[Date Prev][Date Next][Thread Prev][Thread Next][Date Index][Thread Index]

Re: [Condor-users] Multi-Slot settings for single nodes



Carsten Aulbert <carsten.aulbert@xxxxxxxxxx> wrote:
> I have a few boxes with newly arrived quad-core CPUs. The usual set-up
> would be to define 4 slots for that machine and each will get 25% of the
> installed memory (say 2 GByte each).
> 
> However, from time to time a user comes up and tells me, I need to run a
> program which requires 5-6 GByte of memory. As far as I know, this could
> be achieved by

This is a case we think about, but we haven't got a direct answer
or timeline at the moment.

In the meanwhile you can use STARTD_SLOT_ATTRS (STARTD_VM_EXPRS
in 6.9.2 and earlier) to share information between VMs.
(http://www.cs.wisc.edu/condor/manual/v6.9/3_3Configuration.html#13390)
The general strategy is to create more VMs than you have
processors, then give the different slots different policies
(using SlotID in your START and other policy expressions).  So
you might have a policy roughly like:

- Slot 1-4: "normal", advertises 1/4 of the RAM.  Refuses to
  START if slot5_State=="Claimed"

- Slot 5: "bigjob", advertises all, or lots of the RAM.  Refuses
  to START if slot[1-4]_State=="Claimed".  Or perhaps refuses to
  start if (slot1_ImageSize + slot2_ImageSize + slot3_ImageSize +
  slot4_ImageSize) > 4gigs.  (Of course, ImageSize can be
  undefined, so you actual expression will be more complex. 

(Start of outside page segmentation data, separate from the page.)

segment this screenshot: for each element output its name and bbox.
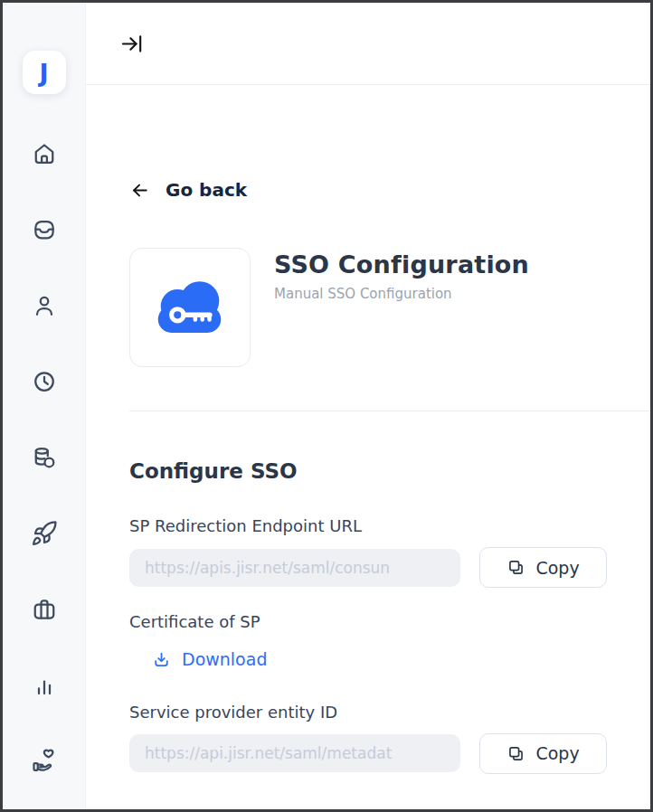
page-content: Go back SSO Conf (86, 85, 650, 774)
copy-icon (506, 744, 525, 763)
copy-entity-id-button[interactable]: Copy (479, 733, 607, 774)
coins-icon (31, 444, 58, 471)
copy-icon (506, 558, 525, 577)
hand-heart-icon (31, 748, 58, 775)
copy-sp-url-button[interactable]: Copy (479, 547, 607, 588)
bar-chart-icon (31, 672, 58, 699)
sidebar-item-analytics[interactable] (31, 672, 58, 699)
section-divider (129, 411, 650, 411)
clock-icon (31, 368, 58, 395)
sidebar-item-launch[interactable] (31, 520, 58, 547)
copy-button-label: Copy (535, 743, 579, 763)
download-certificate-link[interactable]: Download (152, 649, 267, 669)
main-area: Go back SSO Conf (86, 3, 650, 809)
service-provider-entity-id-input[interactable] (129, 734, 460, 772)
app-titles: SSO Configuration Manual SSO Configurati… (274, 248, 529, 367)
service-provider-entity-id-row: Copy (129, 733, 607, 774)
home-icon (31, 140, 58, 167)
sp-redirection-url-label: SP Redirection Endpoint URL (129, 516, 607, 535)
app-logo-letter: J (39, 61, 48, 85)
cloud-key-icon (147, 278, 232, 338)
go-back-label: Go back (166, 179, 247, 201)
sidebar-item-people[interactable] (31, 292, 58, 319)
sidebar-item-home[interactable] (31, 140, 58, 167)
copy-button-label: Copy (535, 558, 579, 578)
sidebar-nav (31, 140, 58, 775)
page-title: SSO Configuration (274, 250, 529, 279)
app-header: SSO Configuration Manual SSO Configurati… (129, 248, 607, 367)
sp-redirection-url-input[interactable] (129, 549, 460, 587)
sidebar-item-benefits[interactable] (31, 748, 58, 775)
back-arrow-icon (129, 180, 150, 201)
expand-sidebar-button[interactable] (119, 32, 144, 56)
configure-sso-heading: Configure SSO (129, 459, 607, 483)
sidebar-item-briefcase[interactable] (31, 596, 58, 623)
inbox-icon (31, 216, 58, 243)
sidebar-item-time[interactable] (31, 368, 58, 395)
briefcase-icon (31, 596, 58, 623)
arrow-to-bar-icon (119, 32, 144, 56)
certificate-of-sp-label: Certificate of SP (129, 612, 607, 631)
download-link-label: Download (182, 649, 267, 669)
person-icon (31, 292, 58, 319)
app-window: J (0, 0, 653, 812)
service-provider-entity-id-label: Service provider entity ID (129, 703, 607, 722)
sp-redirection-url-row: Copy (129, 547, 607, 588)
sidebar: J (3, 3, 86, 809)
page-subtitle: Manual SSO Configuration (274, 286, 529, 302)
go-back-button[interactable]: Go back (129, 179, 247, 201)
sidebar-item-payroll[interactable] (31, 444, 58, 471)
sidebar-item-inbox[interactable] (31, 216, 58, 243)
download-icon (152, 650, 171, 669)
topbar (86, 3, 650, 85)
rocket-icon (31, 520, 58, 547)
app-logo[interactable]: J (23, 51, 66, 94)
sso-app-tile (129, 248, 251, 367)
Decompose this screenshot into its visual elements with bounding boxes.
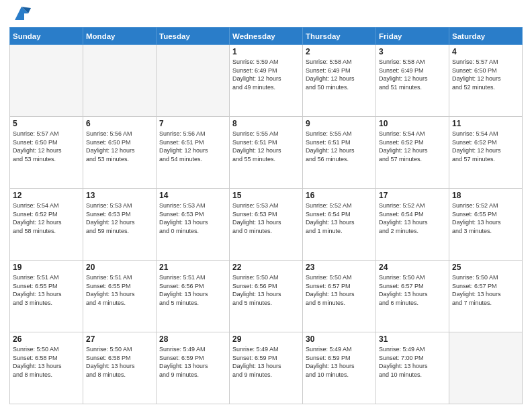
calendar-cell: 12Sunrise: 5:54 AM Sunset: 6:52 PM Dayli… (10, 189, 83, 261)
day-info: Sunrise: 5:53 AM Sunset: 6:53 PM Dayligh… (232, 201, 300, 235)
day-info: Sunrise: 5:50 AM Sunset: 6:57 PM Dayligh… (452, 273, 519, 307)
day-info: Sunrise: 5:53 AM Sunset: 6:53 PM Dayligh… (159, 201, 226, 235)
day-info: Sunrise: 5:51 AM Sunset: 6:55 PM Dayligh… (86, 273, 153, 307)
calendar-cell (157, 45, 230, 117)
day-info: Sunrise: 5:50 AM Sunset: 6:56 PM Dayligh… (232, 273, 300, 307)
day-info: Sunrise: 5:57 AM Sunset: 6:50 PM Dayligh… (452, 58, 519, 91)
calendar-cell: 27Sunrise: 5:50 AM Sunset: 6:58 PM Dayli… (83, 332, 157, 404)
day-number: 31 (379, 334, 446, 344)
day-info: Sunrise: 5:58 AM Sunset: 6:49 PM Dayligh… (306, 58, 373, 91)
calendar-week-row: 1Sunrise: 5:59 AM Sunset: 6:49 PM Daylig… (10, 45, 523, 117)
day-info: Sunrise: 5:50 AM Sunset: 6:57 PM Dayligh… (306, 273, 373, 307)
day-info: Sunrise: 5:51 AM Sunset: 6:56 PM Dayligh… (159, 273, 226, 307)
calendar-cell: 31Sunrise: 5:49 AM Sunset: 7:00 PM Dayli… (376, 332, 449, 404)
day-number: 8 (232, 119, 300, 128)
day-info: Sunrise: 5:54 AM Sunset: 6:52 PM Dayligh… (379, 130, 446, 163)
day-info: Sunrise: 5:58 AM Sunset: 6:49 PM Dayligh… (379, 58, 446, 91)
calendar-cell: 5Sunrise: 5:57 AM Sunset: 6:50 PM Daylig… (10, 117, 83, 189)
calendar-cell: 26Sunrise: 5:50 AM Sunset: 6:58 PM Dayli… (10, 332, 83, 404)
day-number: 22 (232, 263, 300, 272)
weekday-header: Tuesday (157, 28, 230, 45)
day-number: 26 (13, 334, 80, 344)
calendar-cell: 9Sunrise: 5:55 AM Sunset: 6:51 PM Daylig… (303, 117, 376, 189)
day-number: 19 (13, 263, 80, 272)
weekday-header: Saturday (449, 28, 523, 45)
calendar-cell: 20Sunrise: 5:51 AM Sunset: 6:55 PM Dayli… (83, 261, 157, 332)
day-info: Sunrise: 5:53 AM Sunset: 6:53 PM Dayligh… (86, 201, 153, 235)
calendar-cell: 3Sunrise: 5:58 AM Sunset: 6:49 PM Daylig… (376, 45, 449, 117)
calendar-cell: 28Sunrise: 5:49 AM Sunset: 6:59 PM Dayli… (157, 332, 230, 404)
day-number: 30 (306, 334, 373, 344)
day-number: 9 (306, 119, 373, 128)
calendar-cell: 29Sunrise: 5:49 AM Sunset: 6:59 PM Dayli… (230, 332, 303, 404)
calendar-cell: 2Sunrise: 5:58 AM Sunset: 6:49 PM Daylig… (303, 45, 376, 117)
calendar-cell: 7Sunrise: 5:56 AM Sunset: 6:51 PM Daylig… (157, 117, 230, 189)
day-info: Sunrise: 5:56 AM Sunset: 6:51 PM Dayligh… (159, 130, 226, 163)
day-info: Sunrise: 5:52 AM Sunset: 6:55 PM Dayligh… (452, 201, 519, 235)
day-info: Sunrise: 5:49 AM Sunset: 6:59 PM Dayligh… (306, 345, 373, 379)
day-number: 2 (306, 47, 373, 56)
calendar-cell: 14Sunrise: 5:53 AM Sunset: 6:53 PM Dayli… (157, 189, 230, 261)
weekday-header: Wednesday (230, 28, 303, 45)
calendar-cell (449, 332, 523, 404)
calendar-cell: 17Sunrise: 5:52 AM Sunset: 6:54 PM Dayli… (376, 189, 449, 261)
calendar-cell: 21Sunrise: 5:51 AM Sunset: 6:56 PM Dayli… (157, 261, 230, 332)
day-number: 11 (452, 119, 519, 128)
weekday-header: Sunday (10, 28, 83, 45)
day-info: Sunrise: 5:55 AM Sunset: 6:51 PM Dayligh… (306, 130, 373, 163)
day-number: 1 (232, 47, 300, 56)
calendar-week-row: 5Sunrise: 5:57 AM Sunset: 6:50 PM Daylig… (10, 117, 523, 189)
calendar-cell: 19Sunrise: 5:51 AM Sunset: 6:55 PM Dayli… (10, 261, 83, 332)
day-info: Sunrise: 5:52 AM Sunset: 6:54 PM Dayligh… (306, 201, 373, 235)
day-number: 23 (306, 263, 373, 272)
day-number: 18 (452, 191, 519, 200)
day-number: 28 (159, 334, 226, 344)
calendar-cell: 10Sunrise: 5:54 AM Sunset: 6:52 PM Dayli… (376, 117, 449, 189)
day-info: Sunrise: 5:51 AM Sunset: 6:55 PM Dayligh… (13, 273, 80, 307)
calendar-cell: 11Sunrise: 5:54 AM Sunset: 6:52 PM Dayli… (449, 117, 523, 189)
day-number: 12 (13, 191, 80, 200)
calendar-cell: 18Sunrise: 5:52 AM Sunset: 6:55 PM Dayli… (449, 189, 523, 261)
day-number: 24 (379, 263, 446, 272)
day-info: Sunrise: 5:50 AM Sunset: 6:58 PM Dayligh… (86, 345, 153, 379)
day-number: 29 (232, 334, 300, 344)
day-number: 16 (306, 191, 373, 200)
header (9, 7, 523, 23)
day-number: 17 (379, 191, 446, 200)
day-number: 7 (159, 119, 226, 128)
day-number: 4 (452, 47, 519, 56)
calendar-week-row: 26Sunrise: 5:50 AM Sunset: 6:58 PM Dayli… (10, 332, 523, 404)
day-info: Sunrise: 5:50 AM Sunset: 6:57 PM Dayligh… (379, 273, 446, 307)
day-number: 13 (86, 191, 153, 200)
calendar-cell: 22Sunrise: 5:50 AM Sunset: 6:56 PM Dayli… (230, 261, 303, 332)
weekday-header-row: SundayMondayTuesdayWednesdayThursdayFrid… (10, 28, 523, 45)
day-info: Sunrise: 5:50 AM Sunset: 6:58 PM Dayligh… (13, 345, 80, 379)
day-number: 3 (379, 47, 446, 56)
calendar-cell: 6Sunrise: 5:56 AM Sunset: 6:50 PM Daylig… (83, 117, 157, 189)
day-info: Sunrise: 5:55 AM Sunset: 6:51 PM Dayligh… (232, 130, 300, 163)
logo (9, 7, 31, 23)
day-info: Sunrise: 5:52 AM Sunset: 6:54 PM Dayligh… (379, 201, 446, 235)
weekday-header: Friday (376, 28, 449, 45)
day-info: Sunrise: 5:59 AM Sunset: 6:49 PM Dayligh… (232, 58, 300, 91)
calendar-cell: 30Sunrise: 5:49 AM Sunset: 6:59 PM Dayli… (303, 332, 376, 404)
day-number: 27 (86, 334, 153, 344)
calendar-cell (83, 45, 157, 117)
day-number: 10 (379, 119, 446, 128)
calendar-cell: 16Sunrise: 5:52 AM Sunset: 6:54 PM Dayli… (303, 189, 376, 261)
day-number: 5 (13, 119, 80, 128)
calendar-cell: 15Sunrise: 5:53 AM Sunset: 6:53 PM Dayli… (230, 189, 303, 261)
day-number: 21 (159, 263, 226, 272)
page: SundayMondayTuesdayWednesdayThursdayFrid… (0, 0, 532, 411)
day-info: Sunrise: 5:54 AM Sunset: 6:52 PM Dayligh… (452, 130, 519, 163)
calendar-week-row: 12Sunrise: 5:54 AM Sunset: 6:52 PM Dayli… (10, 189, 523, 261)
day-number: 20 (86, 263, 153, 272)
day-number: 6 (86, 119, 153, 128)
weekday-header: Monday (83, 28, 157, 45)
day-number: 25 (452, 263, 519, 272)
day-number: 15 (232, 191, 300, 200)
calendar-cell (10, 45, 83, 117)
logo-icon (12, 4, 31, 23)
calendar-cell: 24Sunrise: 5:50 AM Sunset: 6:57 PM Dayli… (376, 261, 449, 332)
calendar-cell: 23Sunrise: 5:50 AM Sunset: 6:57 PM Dayli… (303, 261, 376, 332)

Some general discussion on crafting per-VM policies is here:
http://www.cs.wisc.edu/condor/manual/v6.9/3_12Setting_Up.html#SECTION004127500000000000000

If you're willing to spend the time crafting the expressions, it
should be possible to build a complex system with multiple types
of logical VMs.

This does rely on jobs either providing reasonably accurate
ImageSize information, or perhaps marking themselves with special
attributes (+WantBigMachine=TRUE).  You can rely on Condor
providing reasonably accurate ImageSize, but until the job runs
and Condor gets a better measure, it will likely make poor
matches.

Depending on your workload, you might need to worry about
starvation where a large number of small jobs keep the nodes busy
enough that the larger jobs never get a chance to run.  It should
be possible to tune various priorities to make it work (say,
using RANK), but it will likely need to be tuned to your typical
workload.

The paper on the Bologna Batch System gives some concrete
examples of using more VMs than processors with the goal of
creating different logical pools.
http://pages.cs.wisc.edu/~pfc/bologna_batch_system.html

Remember that Condor's allocations of memory are really
guidelines, and unless your policies are written to evict jobs
that grow too large, Condor will happily get a job use more RAM
than the slot is allocated.

-- 
Alan De Smet                              Condor Project Research
adesmet@xxxxxxxxxxx                 http://www.condorproject.org/